HOW TO COMPLETE THIS TASK:
In the listing below, locate the line with "Stainless Steel Shelves" and the line with "Josh’s first move", then output both and everything between them exactly, minus any pictures.

SUPPLIED RECORDS:
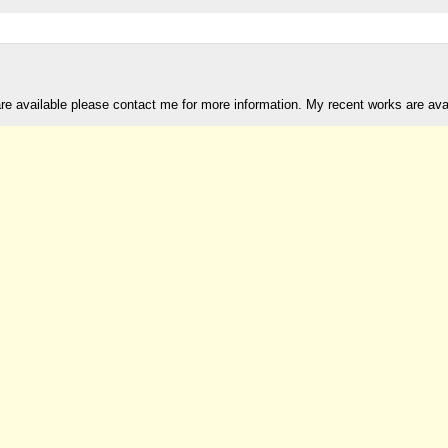
are available please contact me for more information. My recent works are av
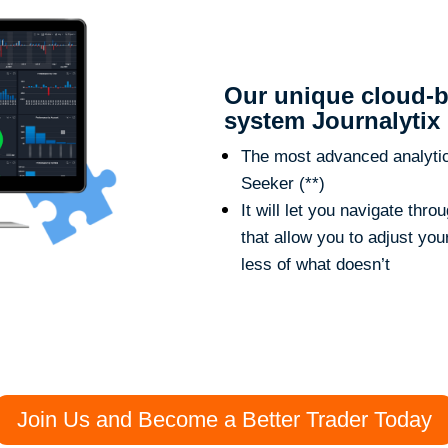
Our unique cloud-b
system Journalytix
The most advanced analytic t
Seeker (**)
It will let you navigate thr
that allow you to adjust yo
less of what doesn’t
Join Us and Become a Better Trader Today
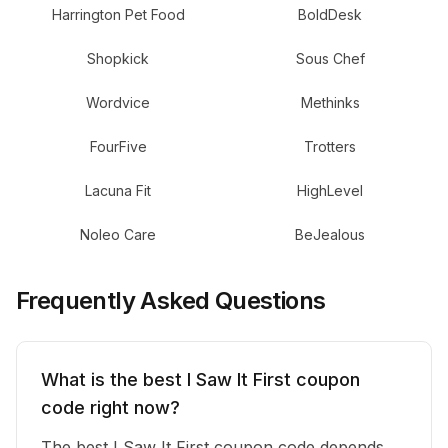
Harrington Pet Food
BoldDesk
Shopkick
Sous Chef
Wordvice
Methinks
FourFive
Trotters
Lacuna Fit
HighLevel
Noleo Care
BeJealous
Frequently Asked Questions
What is the best I Saw It First coupon
code right now?
The best I Saw It First coupon code depends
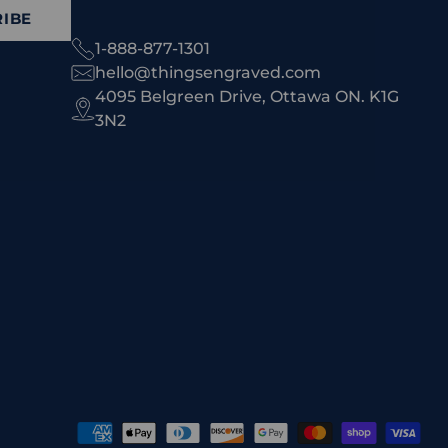
IBE
1-888-877-1301
hello@thingsengraved.com
4095 Belgreen Drive, Ottawa ON. K1G
3N2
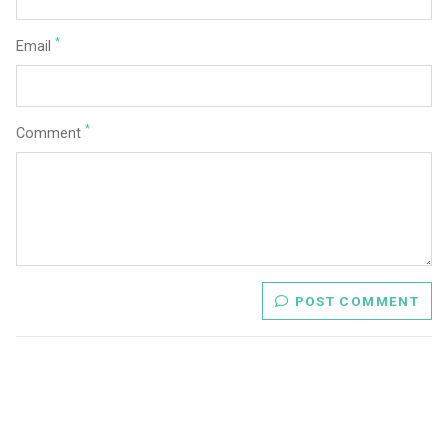
*
Email
*
Comment
POST COMMENT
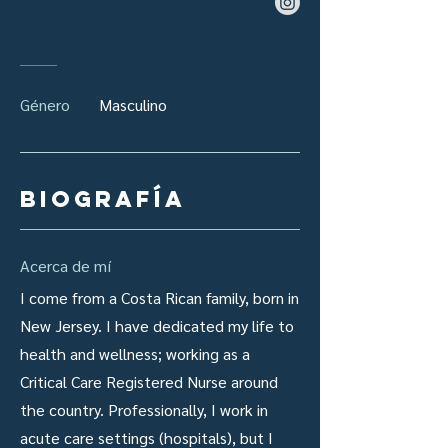
Género
Masculino
Biografía
Acerca de mí
I come from a Costa Rican family, born in
New Jersey. I have dedicated my life to
health and wellness; working as a
Critical Care Registered Nurse around
the country. Professionally, I work in
acute care settings (hospitals), but I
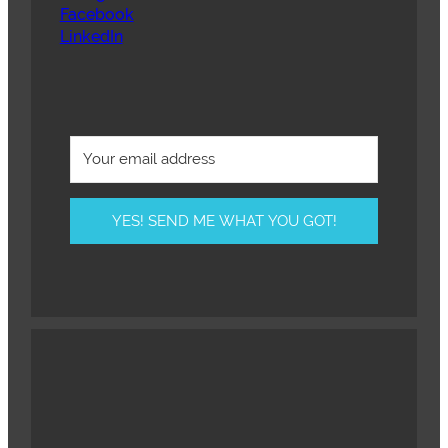
Facebook
LinkedIn
YES! SEND ME WHAT YOU GOT!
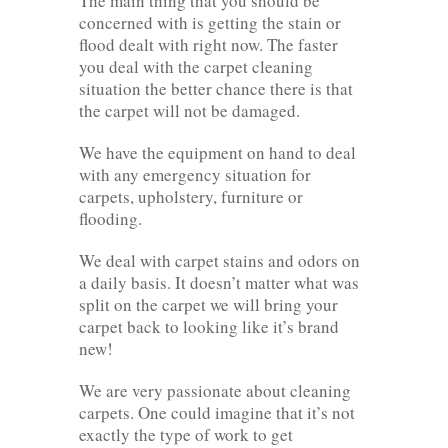
The main thing that you should be
concerned with is getting the stain or
flood dealt with right now. The faster
you deal with the carpet cleaning
situation the better chance there is that
the carpet will not be damaged.
We have the equipment on hand to deal
with any emergency situation for
carpets, upholstery, furniture or
flooding.
We deal with carpet stains and odors on
a daily basis. It doesn’t matter what was
split on the carpet we will bring your
carpet back to looking like it’s brand
new!
We are very passionate about cleaning
carpets. One could imagine that it’s not
exactly the type of work to get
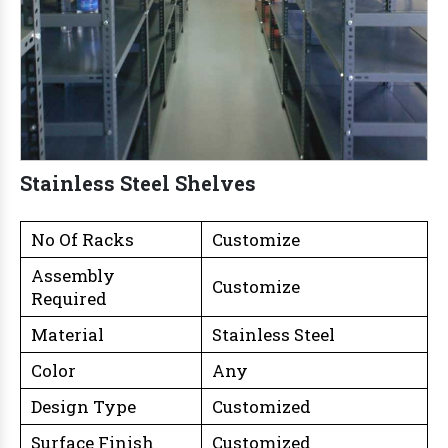
Stainless Steel Shelves
No Of Racks
Customize
Assembly
Customize
Required
Material
Stainless Steel
Color
Any
Design Type
Customized
Surface Finish
Customized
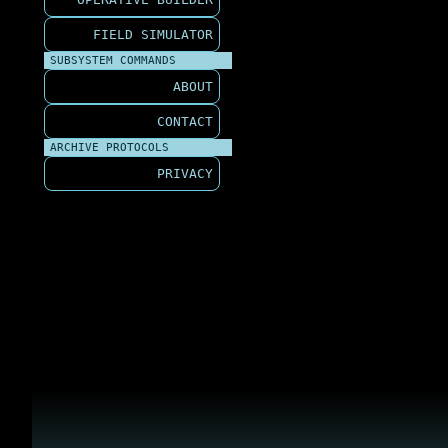
FIELD SIMULATOR
SUBSYSTEM COMMANDS
ABOUT
CONTACT
ARCHIVE PROTOCOLS
PRIVACY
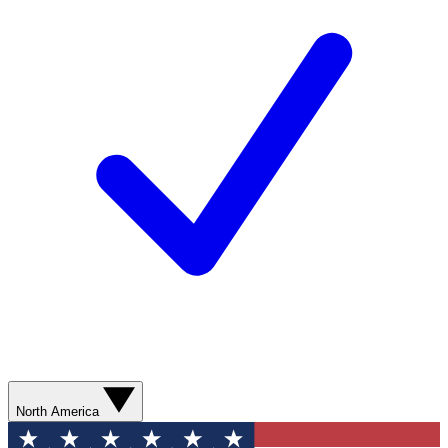
North America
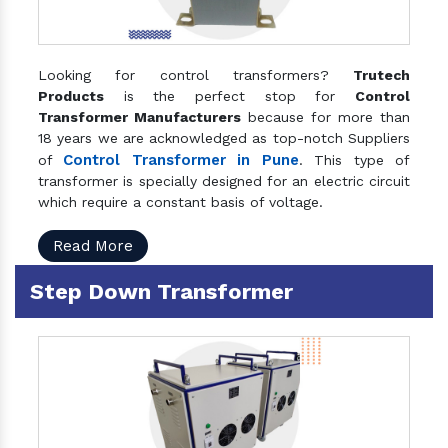
Looking for control transformers?
Trutech
Products
is the perfect stop for
Control
Transformer Manufacturers
because for more than
18 years we are acknowledged as top-notch Suppliers
Control Transformer in Pune
of
. This type of
transformer is specially designed for an electric circuit
which require a constant basis of voltage.
Read More
Step Down Transformer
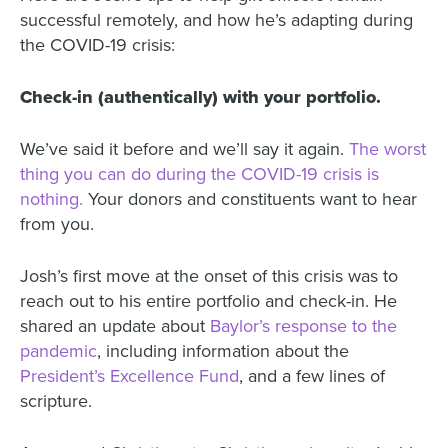
successful remotely, and how he’s adapting during
the COVID-19 crisis:
Check-in (authentically) with your portfolio.
We’ve said it before
and we’ll say it again.
The worst
thing you can do during the COVID-19 crisis is
nothing.
Your donors and constituents want to hear
from you.
Josh’s first move at the onset of this crisis was to
reach out to his entire portfolio and check-in. He
shared an update about
Baylor’s response to the
pandemic
, including information about the
President’s Excellence Fund
, and a few lines of
scripture.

TASK RESULT:
Stainless Steel Shelves
No Of Racks
Customize
Assembly
Customize
Required
Material
Stainless Steel
Color
Any
Design Type
Customized
Surface Finish
Customized
FIELD SIMULATOR
SUBSYSTEM COMMANDS
ABOUT
CONTACT
ARCHIVE PROTOCOLS
PRIVACY
North America
Looking for control transformers?
Trutech
Products
is the perfect stop for
Control
Transformer Manufacturers
because for more than
18 years we are acknowledged as top-notch Suppliers
Control Transformer in Pune
of
. This type of
transformer is specially designed for an electric circuit
which require a constant basis of voltage.
Read More
Step Down Transformer
successful remotely, and how he’s adapting during
the COVID-19 crisis:
Check-in (authentically) with your portfolio.
We’ve said it before
and we’ll say it again.
The worst
thing you can do during the COVID-19 crisis is
nothing.
Your donors and constituents want to hear
from you.
Josh’s first move at the onset of this crisis was to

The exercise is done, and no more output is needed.